• Task brief:
Pull each line holding "otros" out of the entries below.

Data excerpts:
%%

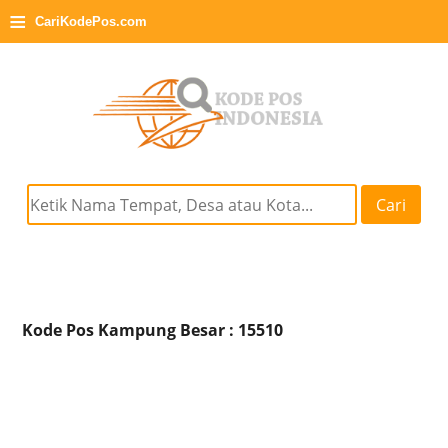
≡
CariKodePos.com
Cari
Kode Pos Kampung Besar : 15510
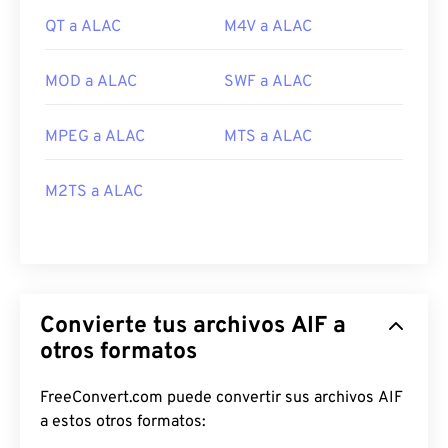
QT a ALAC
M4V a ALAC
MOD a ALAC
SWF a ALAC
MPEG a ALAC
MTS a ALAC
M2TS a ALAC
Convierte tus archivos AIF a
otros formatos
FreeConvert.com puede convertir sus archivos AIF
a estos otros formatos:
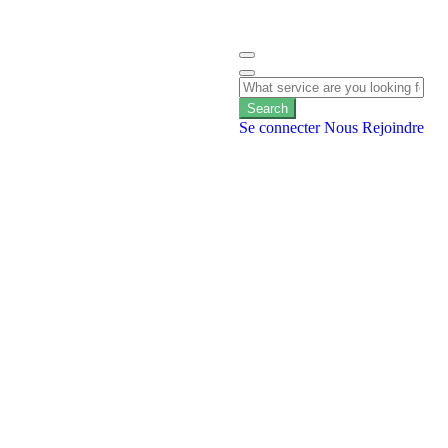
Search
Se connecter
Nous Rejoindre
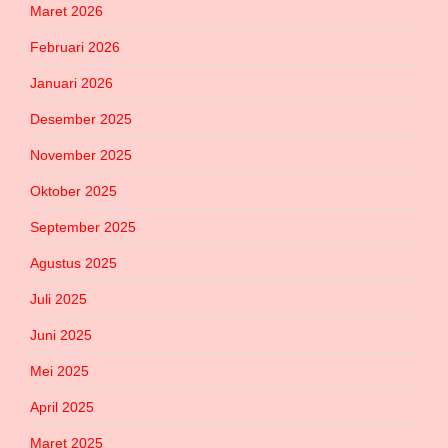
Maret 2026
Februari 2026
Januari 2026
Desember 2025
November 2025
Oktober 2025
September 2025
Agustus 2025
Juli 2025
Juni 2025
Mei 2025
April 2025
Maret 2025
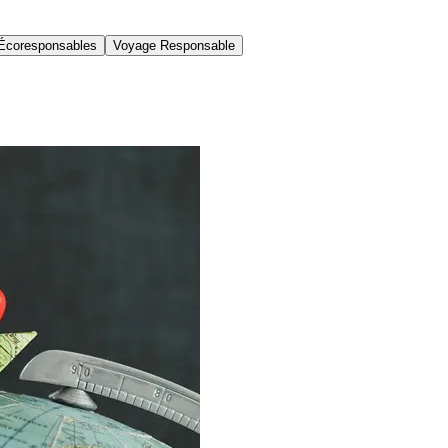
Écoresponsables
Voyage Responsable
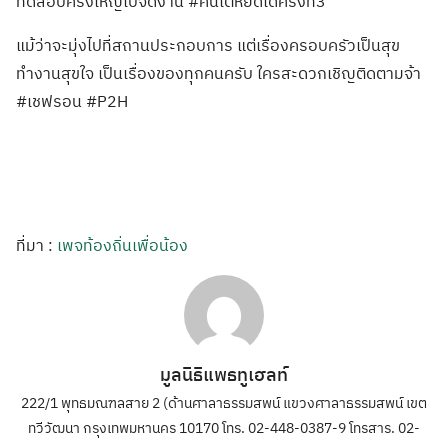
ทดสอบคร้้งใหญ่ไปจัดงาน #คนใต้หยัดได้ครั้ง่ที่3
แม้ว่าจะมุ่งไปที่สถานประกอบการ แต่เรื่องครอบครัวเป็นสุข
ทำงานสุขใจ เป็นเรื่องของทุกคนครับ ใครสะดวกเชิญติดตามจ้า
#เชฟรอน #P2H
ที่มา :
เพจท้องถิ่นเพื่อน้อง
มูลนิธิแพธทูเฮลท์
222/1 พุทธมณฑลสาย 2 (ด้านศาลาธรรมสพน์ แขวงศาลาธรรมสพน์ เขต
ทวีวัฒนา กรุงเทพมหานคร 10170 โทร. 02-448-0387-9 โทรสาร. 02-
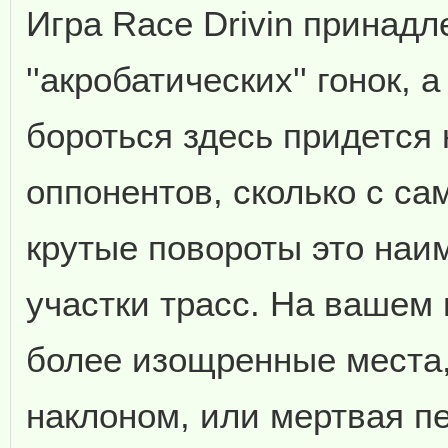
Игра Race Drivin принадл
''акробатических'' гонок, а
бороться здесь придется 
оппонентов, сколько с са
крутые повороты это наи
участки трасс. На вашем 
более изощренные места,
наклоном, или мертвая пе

%%
%%

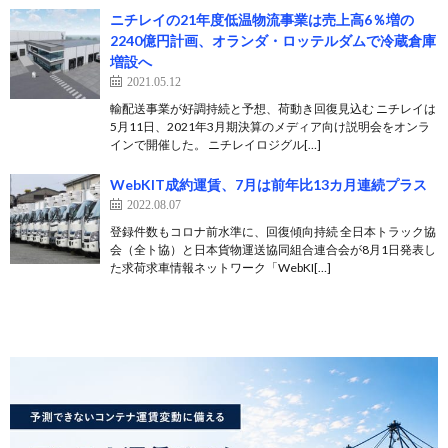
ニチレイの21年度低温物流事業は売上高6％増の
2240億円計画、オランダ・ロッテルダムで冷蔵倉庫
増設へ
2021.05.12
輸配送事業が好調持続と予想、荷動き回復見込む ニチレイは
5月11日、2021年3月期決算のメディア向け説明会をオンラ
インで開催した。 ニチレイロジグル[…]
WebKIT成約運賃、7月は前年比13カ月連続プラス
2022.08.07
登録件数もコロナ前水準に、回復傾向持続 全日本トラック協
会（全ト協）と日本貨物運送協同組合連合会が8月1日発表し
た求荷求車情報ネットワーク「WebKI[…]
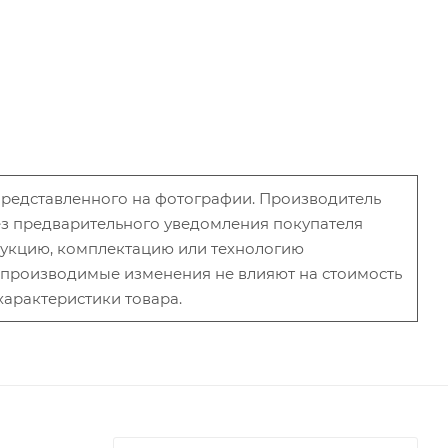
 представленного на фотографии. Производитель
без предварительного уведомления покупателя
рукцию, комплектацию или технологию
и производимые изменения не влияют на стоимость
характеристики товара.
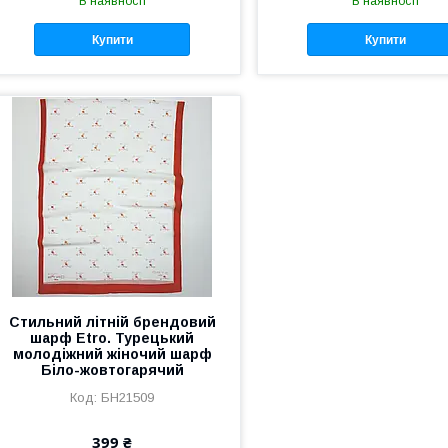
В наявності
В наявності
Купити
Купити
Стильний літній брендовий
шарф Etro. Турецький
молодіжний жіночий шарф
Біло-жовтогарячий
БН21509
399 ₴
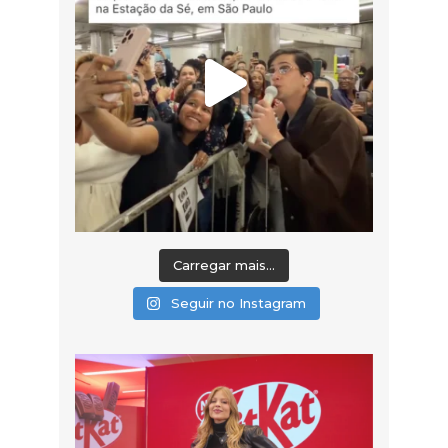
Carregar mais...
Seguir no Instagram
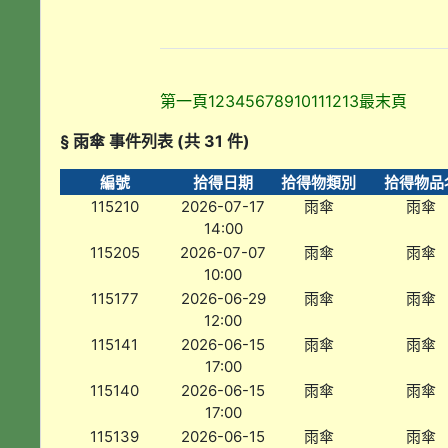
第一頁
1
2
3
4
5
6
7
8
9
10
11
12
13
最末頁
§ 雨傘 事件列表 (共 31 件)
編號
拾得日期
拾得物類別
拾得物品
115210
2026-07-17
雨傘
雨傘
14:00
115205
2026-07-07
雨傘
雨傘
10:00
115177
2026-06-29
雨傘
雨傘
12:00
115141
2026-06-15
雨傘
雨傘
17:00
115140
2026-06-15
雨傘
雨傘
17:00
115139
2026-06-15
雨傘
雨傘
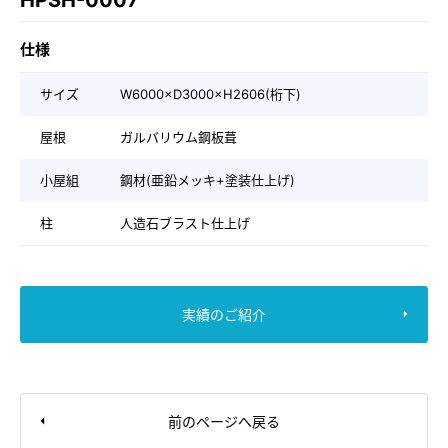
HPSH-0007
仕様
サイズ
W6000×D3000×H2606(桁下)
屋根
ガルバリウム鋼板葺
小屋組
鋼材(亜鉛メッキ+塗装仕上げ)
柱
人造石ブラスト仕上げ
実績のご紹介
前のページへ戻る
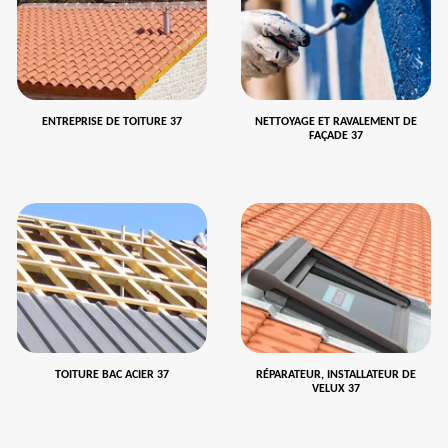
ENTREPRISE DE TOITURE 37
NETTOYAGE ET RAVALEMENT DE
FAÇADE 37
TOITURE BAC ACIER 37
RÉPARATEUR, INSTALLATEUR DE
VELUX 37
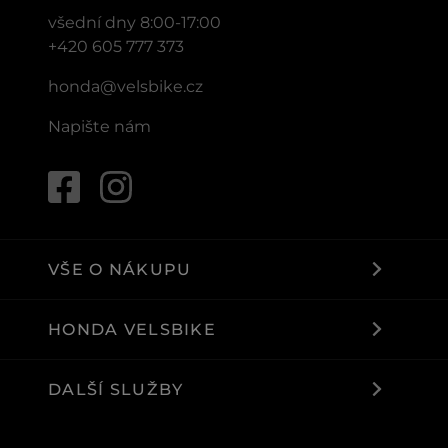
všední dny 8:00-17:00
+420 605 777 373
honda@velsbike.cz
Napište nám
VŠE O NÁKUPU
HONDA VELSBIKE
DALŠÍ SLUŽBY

%%

• Exercise output:
otros formatos
a estos otros formatos:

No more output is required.